Please send me an email.
.RB "Ah, and don't look for " PCRE_ERROR_NOMATCH ", since this"
is not an error in the context of
.SM PCRS.
.RI "Should there be no match, an exact copy of the " subject " is"
.RI "found at *" result " and the return code is 0 (matches)."
All error codes can be translated into human readable text by means
.RB "of the " pcrs_strerror() " function."
.SH EXAMPLE
A trivial command-line test program for
.SM PCRS
might look like:
.nf
#include <pcrs.h>
#include <stdio.h>
int main(int Argc, char **Argv)
{
pcrs_job *job;
char *result;
size_t newsize;
int err;
if (Argc != 3)
{
fprintf(stderr, "Usage: %s s/pattern/substitute/[options] subject\\n", Argv[0]);
return 1;
}
if (NULL == (job = pcrs_compile_command(Argv[1], &err)))
{
fprintf(stderr, "%s: compile error: %s (%d).\\n", Argv[0], pcrs_strerror(err), err);
}
if (0 > (err = pcrs_execute(job, Argv[2], strlen(Argv[2]), &result, &newsize)))
{
fprintf(stderr, "%s: exec error: %s (%d).\\n", Argv[0], pcrs_strerror(err), err);
}
else
{
printf("Result: *%s*\\n", result);
free(result);
}
pcrs_free_job(job);
return(err < 0);
}
.fi
.SH LIMITATIONS
The number of matches that a global job can have is only limited by the
available memory.

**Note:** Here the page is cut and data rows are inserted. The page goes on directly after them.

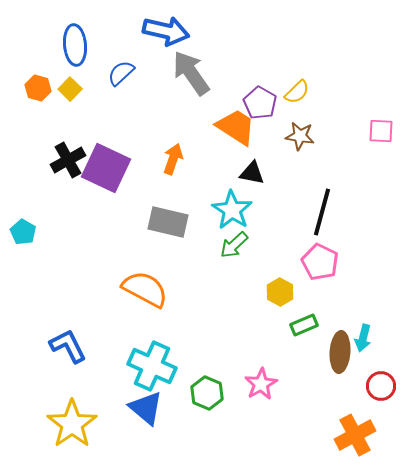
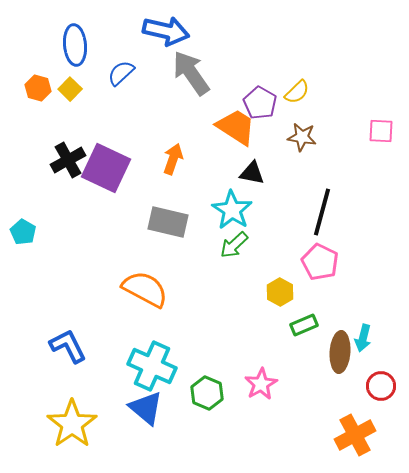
brown star: moved 2 px right, 1 px down
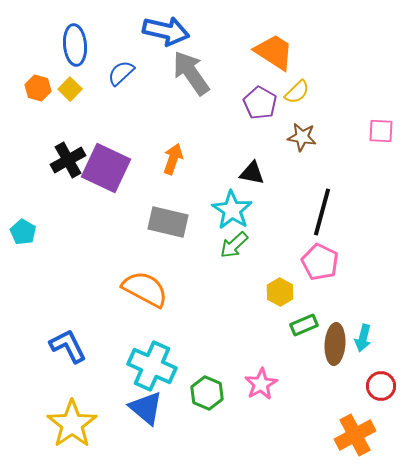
orange trapezoid: moved 38 px right, 75 px up
brown ellipse: moved 5 px left, 8 px up
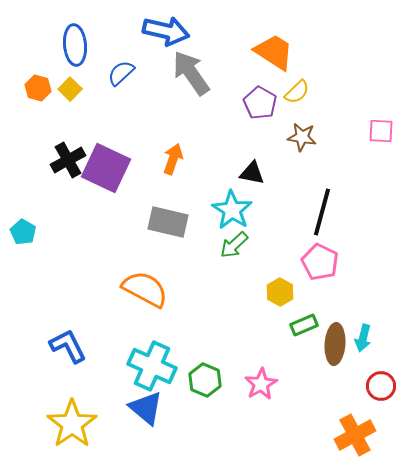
green hexagon: moved 2 px left, 13 px up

An initial storage for 40 matches is reserved, which
is dynamically resized by the factor 1.6 whenever it is exhausted.
The number of capturing subpatterns is currently limited to 33, which
is a Bad Thing[tm]. It should be dynamically expanded until it reaches the
.SM PCRE
limit of 99.
.br
This limitation is particularly embarassing since
.SM PCRE
3.5 has raised the capturing subpattern limit to 65K.
All of the above values can be adjusted in the "Capacity" section
.RB "of " pcrs.h "."
The Perl-style escape sequences for special characters \\\fInnn\fR,
\\x\fInn\fR, and \\c\fIX\fR are currently unsupported.
.SH BUGS
This library has only been tested in the context of one application
and should be considered high risk.
.SH HISTORY
.SM PCRS
was originally written for the Privoxy project
(http://www.privoxy.org/).
.SH SEE ALSO
.B PCRE(3), perl(1), perlre(1)
.SH AUTHOR
.SM PCRS
is Copyright 2000 - 2003 by Andreas Oesterhelt <andreas@oesterhelt.org> and is
licensed under the terms of the GNU Lesser General Public License (LGPL),
version 2.1, which should be included in this distribution, with the exception
that the permission to replace that license with the GNU General Public
License (GPL) given in section 3 is restricted to version 2 of the GPL.
If it is missing from this distribution, the LGPL can be obtained from
http://www.gnu.org/licenses/lgpl.html or by mail: Write to the Free Software
Foundation, Inc., 59 Temple Place - Suite 330, Boston, MA 02111-1307, USA.